"Lucky me! And poor disappointed prince! I can see him, in a green velvet suit, with a long, dejected feather in his drooping cap, waiting around the corner of your imagination for you to give a glance in his direction. That's all that would be necessary to bring him to life. Instead of that, you are wasting your thoughts--wasting them according to his notion, of course, not mine!--on a chap who is already alive!"

She smiled perforce at my foolery, but her smile was a trifle tremulous. I felt a trouble back of it, that must be treated respectfully.

"Is there anything the matter, Miss Jean?" I asked.

"There's Gene!" she said, a little reproachfully. Her eyes searched mine.

"Oh, I know! Of course!

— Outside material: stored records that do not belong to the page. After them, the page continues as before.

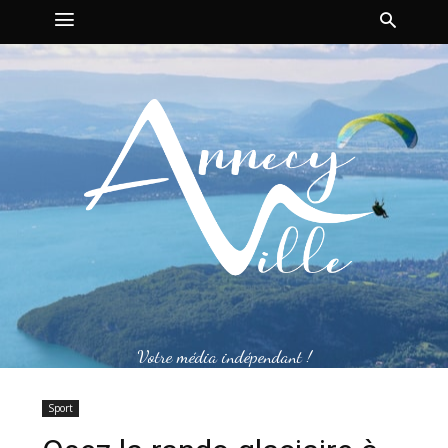
Votre média indépendant !
Sport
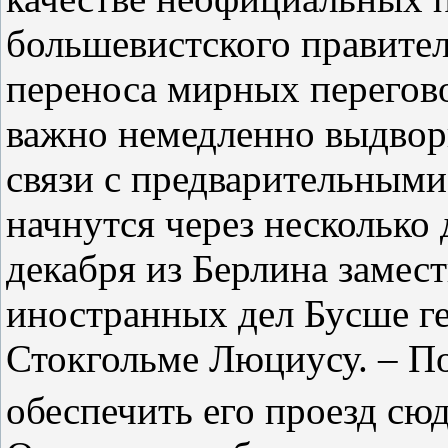
большевистского правител
переноса мирных перегов
важно немедленно выдвори
связи с предварительными
начнутся через несколько 
декабря из Берлина замест
иностранных дел Бусше г
Стокгольме Люциусу. – По
обеспечить его проезд сю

But there isn't anything new?"

She hesitated the barest moment. "That's enough," she breathed.

"But that is coming out all right!" I said reassuringly.

She turned her questioning eyes upon me again, and her look went deeper than ever before. It suddenly struck me that I was foolish to insist upon regarding and treating her as a child. Her eyes were unfathomable, but the mystery that veiled them belonged to womanhood, rather than to childhood.

"Do you say that just to keep me from fretting," she asked gravely, "or do you really know anything that is going to save Gene? Really and truly clear him and--and give him back to me?"

The seriousness and maturity of her manner had so impressed me--I was on the point of saying "had so imposed on me," and I don't know but what that would be the right word--that I took the hazard of answering her with the bare and simple truth.